AIM OF THE TASK:
Here are the records. Write out exactly the lines between the one holding "dc.identifier.uri" and the one holding "клапанний гомогенізатор", inclusive.
§
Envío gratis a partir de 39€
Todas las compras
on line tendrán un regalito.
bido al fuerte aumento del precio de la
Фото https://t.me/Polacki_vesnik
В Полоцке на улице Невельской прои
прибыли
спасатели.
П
§
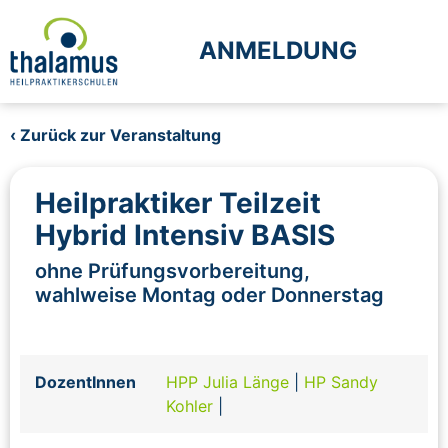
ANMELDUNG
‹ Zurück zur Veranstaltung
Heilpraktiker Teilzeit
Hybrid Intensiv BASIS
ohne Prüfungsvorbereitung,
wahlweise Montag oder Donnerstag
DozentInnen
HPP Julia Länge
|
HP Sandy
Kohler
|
§
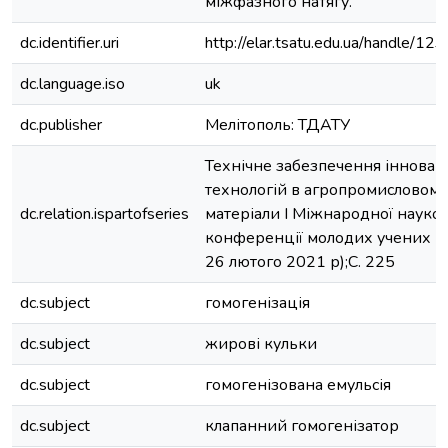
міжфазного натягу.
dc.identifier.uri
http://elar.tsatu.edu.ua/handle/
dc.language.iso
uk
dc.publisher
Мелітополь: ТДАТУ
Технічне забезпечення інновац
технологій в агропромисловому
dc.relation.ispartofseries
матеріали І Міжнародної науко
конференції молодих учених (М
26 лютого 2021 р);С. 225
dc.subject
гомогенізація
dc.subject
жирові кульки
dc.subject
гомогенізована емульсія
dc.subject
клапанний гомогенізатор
§
ANSWER TO THIS TASK:
dc.identifier.uri
http://elar.tsatu.edu.ua/handle/
dc.language.iso
uk
dc.publisher
Мелітополь: ТДАТУ
Технічне забезпечення інновац
технологій в агропромисловому
dc.relation.ispartofseries
матеріали І Міжнародної науко
конференції молодих учених (М
26 лютого 2021 р);С. 225
dc.subject
гомогенізація
dc.subject
жирові кульки
dc.subject
гомогенізована емульсія
dc.subject
клапанний гомогенізатор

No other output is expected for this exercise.